### Dataset records
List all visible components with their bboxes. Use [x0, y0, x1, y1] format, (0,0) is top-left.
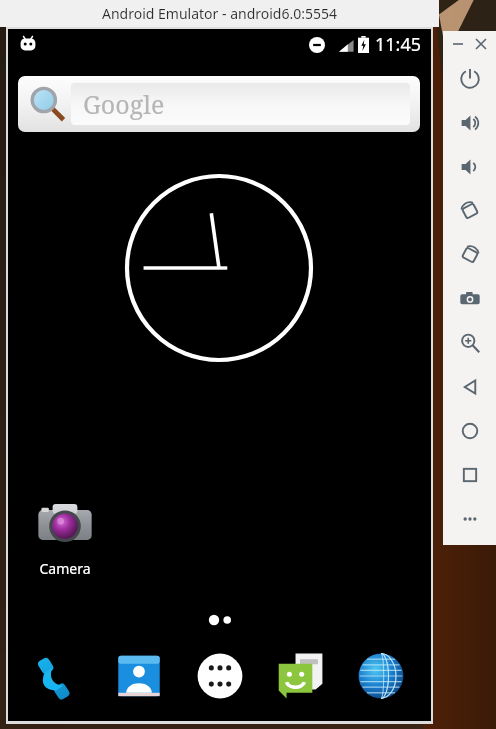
staticText: 11:45 — [375, 32, 422, 57]
button[interactable]: Zoom — [443, 321, 496, 365]
button[interactable]: Rotate right — [443, 233, 496, 277]
button[interactable]: Browser — [350, 645, 412, 707]
button[interactable]: Rotate left — [443, 189, 496, 233]
button[interactable]: Google — [18, 76, 420, 132]
button[interactable]: More — [443, 497, 496, 541]
button[interactable]: Power — [443, 57, 496, 101]
button[interactable]: Camera — [22, 494, 108, 578]
button[interactable]: Overview — [443, 453, 496, 497]
button[interactable]: Back — [443, 365, 496, 409]
staticText: Google — [83, 87, 165, 121]
staticText: Camera — [39, 559, 91, 578]
staticText: Android Emulator - android6.0:5554 — [102, 4, 337, 23]
button[interactable]: Minimise — [449, 35, 467, 53]
button[interactable]: Take screenshot — [443, 277, 496, 321]
button[interactable]: Contacts — [108, 645, 170, 707]
button[interactable]: Volume down — [443, 145, 496, 189]
button[interactable]: Close — [472, 35, 490, 53]
button[interactable]: Clock — [124, 173, 314, 363]
button[interactable]: Volume up — [443, 101, 496, 145]
button[interactable]: Messaging — [269, 645, 331, 707]
button[interactable]: Apps — [189, 645, 251, 707]
button[interactable]: Phone — [27, 645, 89, 707]
button[interactable]: Home — [443, 409, 496, 453]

### Directions for this task
Output each record verbatim, but skip anything that is a picture.

### Solution
List all visible components with their bboxes. Use [x0, y0, x1, y1] format, (0,0) is top-left.
staticText: 11:45 — [375, 32, 422, 57]
button[interactable]: Zoom — [443, 321, 496, 365]
button[interactable]: Rotate right — [443, 233, 496, 277]
button[interactable]: Browser — [350, 645, 412, 707]
button[interactable]: Rotate left — [443, 189, 496, 233]
button[interactable]: Google — [18, 76, 420, 132]
button[interactable]: More — [443, 497, 496, 541]
button[interactable]: Power — [443, 57, 496, 101]
button[interactable]: Camera — [22, 494, 108, 578]
button[interactable]: Overview — [443, 453, 496, 497]
button[interactable]: Back — [443, 365, 496, 409]
staticText: Google — [83, 87, 165, 121]
staticText: Camera — [39, 559, 91, 578]
staticText: Android Emulator - android6.0:5554 — [102, 4, 337, 23]
button[interactable]: Minimise — [449, 35, 467, 53]
button[interactable]: Take screenshot — [443, 277, 496, 321]
button[interactable]: Contacts — [108, 645, 170, 707]
button[interactable]: Volume down — [443, 145, 496, 189]
button[interactable]: Close — [472, 35, 490, 53]
button[interactable]: Clock — [124, 173, 314, 363]
button[interactable]: Volume up — [443, 101, 496, 145]
button[interactable]: Messaging — [269, 645, 331, 707]
button[interactable]: Apps — [189, 645, 251, 707]
button[interactable]: Phone — [27, 645, 89, 707]
button[interactable]: Home — [443, 409, 496, 453]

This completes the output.